● WHAT THIS TASK INVOLVES:
Every line in the data below that includes "Material" belongs in the answer, copied as it stands.

● Extracted page text data:
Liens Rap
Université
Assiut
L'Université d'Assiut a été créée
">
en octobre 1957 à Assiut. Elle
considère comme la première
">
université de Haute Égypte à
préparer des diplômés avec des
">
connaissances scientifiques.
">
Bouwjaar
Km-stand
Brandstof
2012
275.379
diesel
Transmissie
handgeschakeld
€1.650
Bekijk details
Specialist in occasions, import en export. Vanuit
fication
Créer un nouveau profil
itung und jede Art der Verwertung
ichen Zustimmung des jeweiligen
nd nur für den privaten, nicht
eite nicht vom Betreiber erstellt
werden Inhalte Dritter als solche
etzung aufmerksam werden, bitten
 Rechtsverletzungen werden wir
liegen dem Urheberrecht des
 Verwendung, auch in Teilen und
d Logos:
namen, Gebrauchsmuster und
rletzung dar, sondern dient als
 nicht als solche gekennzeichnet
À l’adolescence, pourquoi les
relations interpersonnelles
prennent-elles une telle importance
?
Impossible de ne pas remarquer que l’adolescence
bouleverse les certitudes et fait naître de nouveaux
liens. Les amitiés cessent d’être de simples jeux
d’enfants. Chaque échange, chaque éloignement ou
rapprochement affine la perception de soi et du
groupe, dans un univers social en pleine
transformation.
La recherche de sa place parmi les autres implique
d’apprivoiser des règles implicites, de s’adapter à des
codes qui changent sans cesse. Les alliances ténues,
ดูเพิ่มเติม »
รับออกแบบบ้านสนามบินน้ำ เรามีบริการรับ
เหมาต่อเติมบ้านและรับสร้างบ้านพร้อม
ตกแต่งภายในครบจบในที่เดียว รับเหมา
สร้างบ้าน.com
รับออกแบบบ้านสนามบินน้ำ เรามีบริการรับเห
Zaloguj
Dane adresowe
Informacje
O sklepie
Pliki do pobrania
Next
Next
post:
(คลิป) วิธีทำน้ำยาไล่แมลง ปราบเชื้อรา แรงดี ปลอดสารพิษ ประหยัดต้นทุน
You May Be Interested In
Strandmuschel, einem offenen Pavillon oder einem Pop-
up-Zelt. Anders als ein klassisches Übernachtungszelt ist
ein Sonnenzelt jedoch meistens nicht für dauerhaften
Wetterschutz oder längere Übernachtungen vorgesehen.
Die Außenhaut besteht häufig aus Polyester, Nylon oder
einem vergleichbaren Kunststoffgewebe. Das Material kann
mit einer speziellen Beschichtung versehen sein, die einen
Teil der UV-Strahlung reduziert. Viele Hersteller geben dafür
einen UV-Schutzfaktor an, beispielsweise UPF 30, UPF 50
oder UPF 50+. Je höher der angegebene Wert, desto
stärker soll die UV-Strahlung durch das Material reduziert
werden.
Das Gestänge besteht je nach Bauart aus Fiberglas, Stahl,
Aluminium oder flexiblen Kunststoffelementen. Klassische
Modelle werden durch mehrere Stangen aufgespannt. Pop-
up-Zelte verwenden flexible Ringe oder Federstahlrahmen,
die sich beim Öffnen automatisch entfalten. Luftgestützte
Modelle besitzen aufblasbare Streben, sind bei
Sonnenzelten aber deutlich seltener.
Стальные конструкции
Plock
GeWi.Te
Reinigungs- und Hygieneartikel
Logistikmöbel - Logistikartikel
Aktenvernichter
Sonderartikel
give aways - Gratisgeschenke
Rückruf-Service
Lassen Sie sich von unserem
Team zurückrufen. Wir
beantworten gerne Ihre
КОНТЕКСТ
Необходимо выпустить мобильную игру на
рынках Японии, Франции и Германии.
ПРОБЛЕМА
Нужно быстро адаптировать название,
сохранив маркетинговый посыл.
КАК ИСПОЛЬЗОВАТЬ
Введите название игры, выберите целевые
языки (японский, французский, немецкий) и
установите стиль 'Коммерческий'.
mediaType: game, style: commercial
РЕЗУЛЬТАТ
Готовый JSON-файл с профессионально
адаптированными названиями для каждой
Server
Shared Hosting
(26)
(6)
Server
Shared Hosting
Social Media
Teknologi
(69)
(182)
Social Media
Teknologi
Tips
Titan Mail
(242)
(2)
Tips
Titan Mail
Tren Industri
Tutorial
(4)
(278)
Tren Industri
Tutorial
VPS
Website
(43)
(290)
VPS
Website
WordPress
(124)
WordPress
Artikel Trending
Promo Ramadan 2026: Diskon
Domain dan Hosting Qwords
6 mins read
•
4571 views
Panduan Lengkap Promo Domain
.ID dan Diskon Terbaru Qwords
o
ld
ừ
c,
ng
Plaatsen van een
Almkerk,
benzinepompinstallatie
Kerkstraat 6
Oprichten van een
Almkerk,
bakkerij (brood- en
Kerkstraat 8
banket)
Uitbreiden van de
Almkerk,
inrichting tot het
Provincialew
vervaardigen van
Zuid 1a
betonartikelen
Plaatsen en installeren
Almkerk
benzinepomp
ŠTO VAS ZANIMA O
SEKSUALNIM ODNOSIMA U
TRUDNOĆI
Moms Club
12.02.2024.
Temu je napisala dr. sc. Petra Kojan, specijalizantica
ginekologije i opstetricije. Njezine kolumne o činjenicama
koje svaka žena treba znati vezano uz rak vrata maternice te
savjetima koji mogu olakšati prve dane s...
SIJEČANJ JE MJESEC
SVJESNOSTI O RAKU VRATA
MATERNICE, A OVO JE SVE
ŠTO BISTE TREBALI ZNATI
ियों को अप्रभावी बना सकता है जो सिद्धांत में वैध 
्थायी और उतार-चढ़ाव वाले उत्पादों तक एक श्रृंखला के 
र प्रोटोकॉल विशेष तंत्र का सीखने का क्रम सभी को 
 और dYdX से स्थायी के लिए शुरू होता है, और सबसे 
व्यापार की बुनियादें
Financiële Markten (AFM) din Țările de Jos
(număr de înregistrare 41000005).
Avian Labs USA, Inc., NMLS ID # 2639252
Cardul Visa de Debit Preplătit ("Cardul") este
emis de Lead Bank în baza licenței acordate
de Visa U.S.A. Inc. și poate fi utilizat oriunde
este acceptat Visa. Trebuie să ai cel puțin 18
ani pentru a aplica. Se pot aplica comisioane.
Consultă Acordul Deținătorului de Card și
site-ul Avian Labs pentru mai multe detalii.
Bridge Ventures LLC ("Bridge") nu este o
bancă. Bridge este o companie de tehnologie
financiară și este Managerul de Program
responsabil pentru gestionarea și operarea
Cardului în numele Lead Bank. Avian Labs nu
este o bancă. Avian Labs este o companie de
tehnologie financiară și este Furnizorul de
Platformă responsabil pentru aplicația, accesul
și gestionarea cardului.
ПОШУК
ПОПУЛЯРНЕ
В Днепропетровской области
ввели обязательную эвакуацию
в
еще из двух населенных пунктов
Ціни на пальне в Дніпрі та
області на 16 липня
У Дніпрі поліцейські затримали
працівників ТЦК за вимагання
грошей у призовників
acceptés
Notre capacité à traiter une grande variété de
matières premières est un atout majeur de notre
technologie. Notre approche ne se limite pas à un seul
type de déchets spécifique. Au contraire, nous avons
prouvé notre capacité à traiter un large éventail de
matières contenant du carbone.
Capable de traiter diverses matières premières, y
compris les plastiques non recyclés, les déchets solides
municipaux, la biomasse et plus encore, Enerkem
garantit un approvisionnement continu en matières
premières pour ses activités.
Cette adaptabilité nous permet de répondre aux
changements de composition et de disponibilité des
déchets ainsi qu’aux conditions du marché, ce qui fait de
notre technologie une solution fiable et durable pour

● RESPONSE TO THIS EXERCISE:
einem vergleichbaren Kunststoffgewebe. Das Material kann
stärker soll die UV-Strahlung durch das Material reduziert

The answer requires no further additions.